When you think of a political party, you probably don’t think of cocktails and buffalo wings. But that’s the kind of political party I found myself at on election night (May 20). As I chatted up a candidate for Treasurer of Oregon, I spotted a few other notable politicians, whose Wikipedia articles lack even a basic photo. So I grabbed my point-and-shoot camera, and asked if I could snap their pictures.
Each politician I approached graciously agreed, and Wikipedia’s coverage of Oregon politics became just a little more complete.
Putting an image on Wikipedia can be one of the more frustrating tasks on the encyclopedia that (supposedly) anyone can edit. The upload system is a little clunky, but moreover, the legal and procedural technicalities can confound even the most eager and dedicated contributor.
So, at the end of this blog post is a simple and little-known procedure that allows anyone with an email account to submit a photo of themselves, or of someone they represent.
But first — why is it such a pain in the butt to upload a picture? It’s easy on sites like Flickr and Myspace, so what’s the deal with Wikipedia? Are Wikipedians a bunch of elitists, or sadists, who put up procedural hurdles just to watch the newbies squirm?
Maybe. But there’s more to it than that.
The Wikipedia community, which makes the rules about such things, holds a couple principles in very high regard: (1) compliance with copyright law, and (2) building a resource of images whose use is not restricted by copyright, for future uses.

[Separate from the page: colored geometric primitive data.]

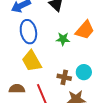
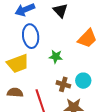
green star: (63, 39) -> (56, 57), moved
yellow trapezoid: (32, 61) -> (18, 63), moved, turned -85

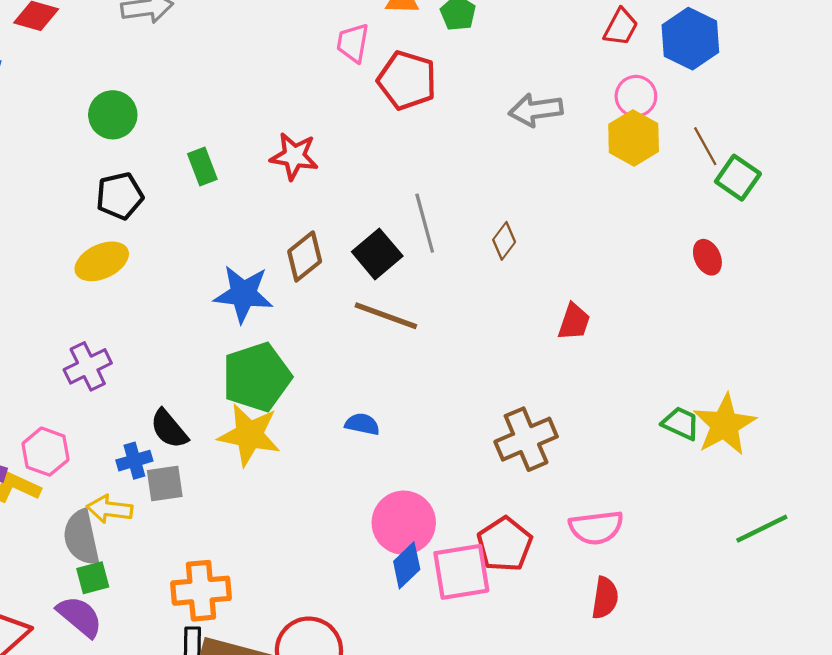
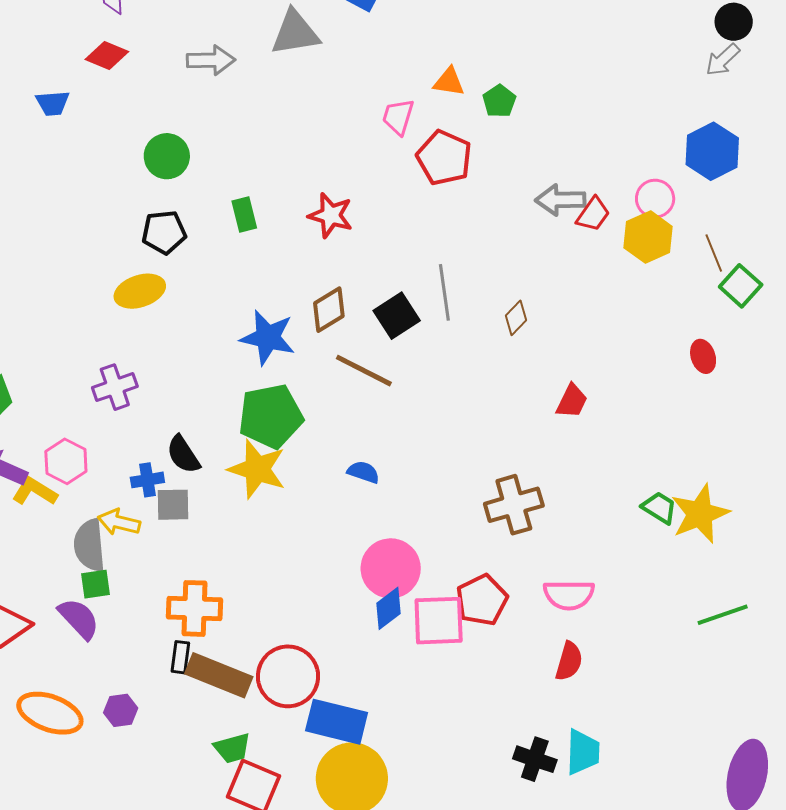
red trapezoid: (621, 27) -> (593, 214), moved
brown line: (386, 316) -> (364, 371), moved

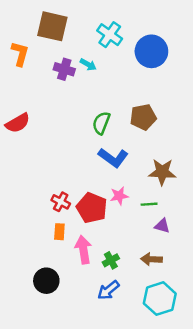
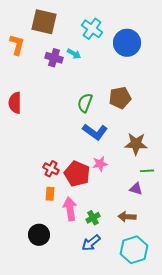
red semicircle: (18, 123) -> (15, 103), turned 120
green line: (149, 204) -> (147, 171), moved

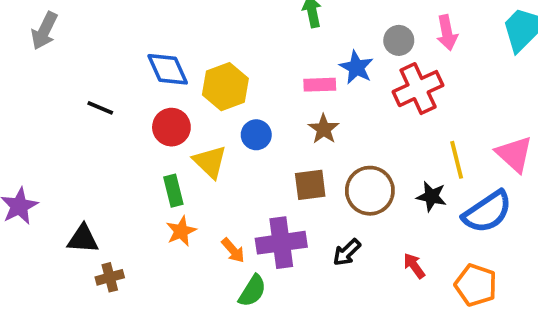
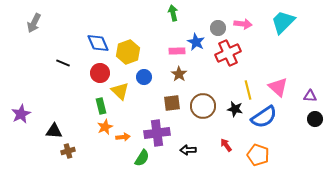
pink arrow: (447, 33) -> (243, 24), turned -72
orange arrow: (233, 250) -> (123, 137), moved, turned -56
black arrow: (347, 252) -> (188, 150), moved, turned 42

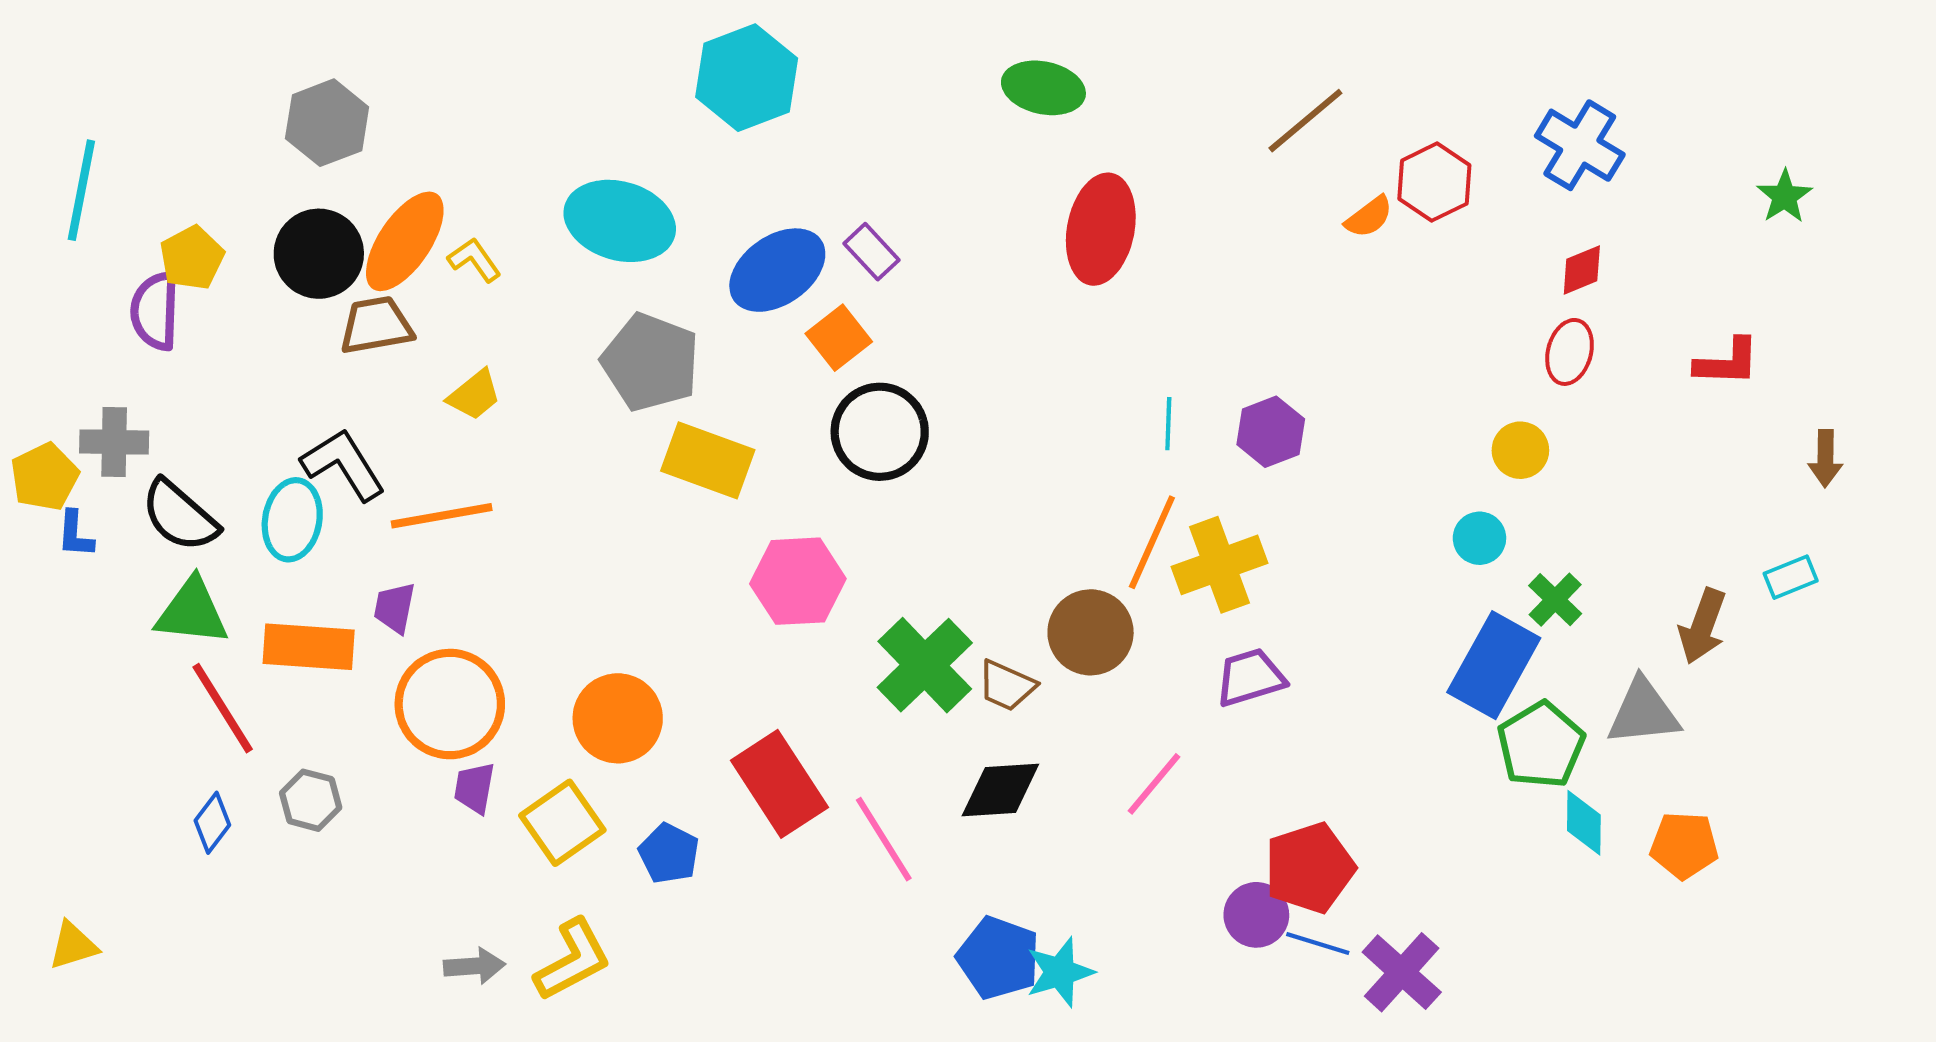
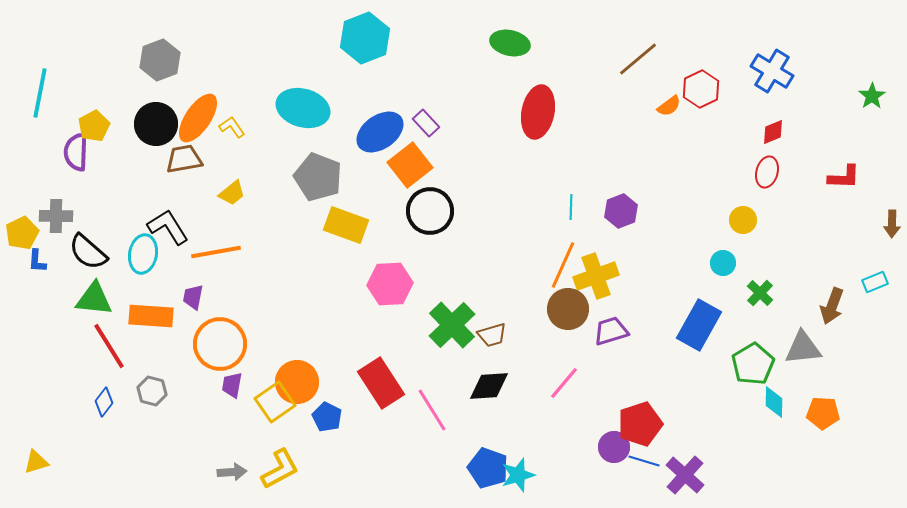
orange square: (839, 338) -> (410, 165), size x1.4
brown circle: (1091, 632) -> (568, 309), moved
blue rectangle: (1494, 665) -> (699, 325), moved
brown trapezoid: (1007, 686) -> (492, 335), turned -40
orange circle: (618, 718) -> (297, 382), moved

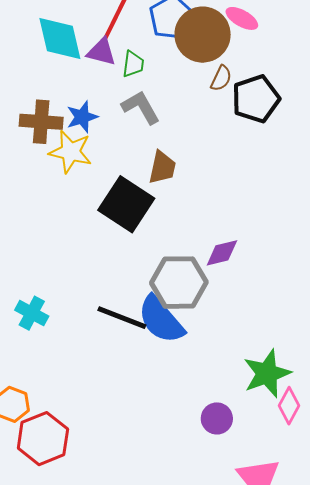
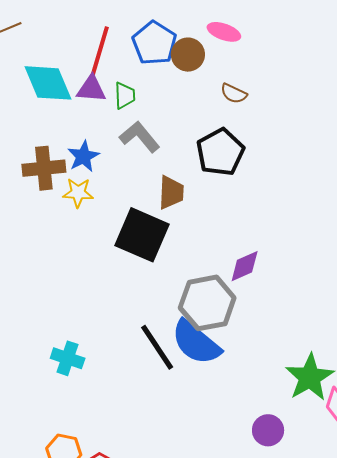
brown circle: (203, 35) -> (188, 55), size x0.6
brown semicircle: (221, 78) -> (234, 93), moved, turned 100
black pentagon: (256, 99) -> (220, 152), moved
yellow star: (71, 152) -> (78, 193), size x0.7
black line: (122, 318) -> (157, 347), turned 45

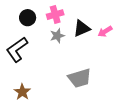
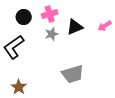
pink arrow: (105, 31) -> (105, 26), moved

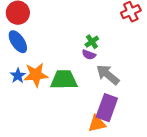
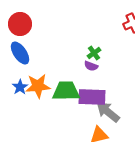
gray arrow: (108, 75) -> (108, 112), moved
purple rectangle: (107, 108) -> (92, 97), moved, turned 72

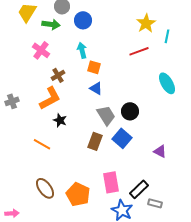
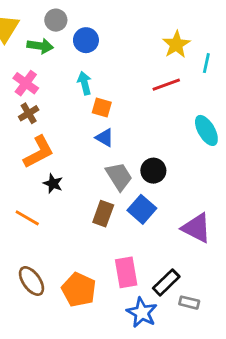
brown cross: (58, 75) -> (29, 113), moved
purple triangle: (160, 151) -> (196, 228), size x1.6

Copyright law in the U.S. allows “fair use” of copyright-protected images in many cases. This is how a lot of images wind up in newspapers and on other web sites; the publisher makes an educated guess as to whether a certain use will qualify as “fair use,” and whether the copyright owner is even likely to try to enforce their rights. But with a highly collaborative project like Wikipedia, opinions on what might qualify as “fair use” multiply faster than any sober observer can match them up against the technicalities of the law.
As a result, Wikipedians have made the decision that “fair use” images are discouraged, in favor of images that are not protected by restrictive copyright protections. This includes old photos, whose copyright has expired; works of the U.S. Federal government agencies, whose works are automatically in the public domain (unlike state or local government); and images whose owners have explicitly released some of their ownership rights.
In the case of biographical articles of living persons, fair use images are not just discouraged, but actually prohibited. The reasoning is that, at least in theory, it’s possible to take a photo of pretty much any living person, and release the photo under a permissive license (unlike, say, a historic event).
All of these considerations mean that the upload system has to be somewhat complex — the complexity is inherent in the whole copyright issue. (Discussion about how to address this situation is ongoing, as I touched on in this blog post a couple months ago.)
But until the system is perfected, there’s is an easier option for biographies. And even though you didn’t give me a plate of buffalo wings, I’ll let you in on the secret:
If you, or someone you represent, is the subject of an unillustrated article, and you’re willing to release a photo under a permissive license, all you have to do is submit it by email, and it’ll get taken care of. The exact instructions are here; but basically, all you have to do is assert that you own it, and that you release it under a certain license, and then hit the “send” button.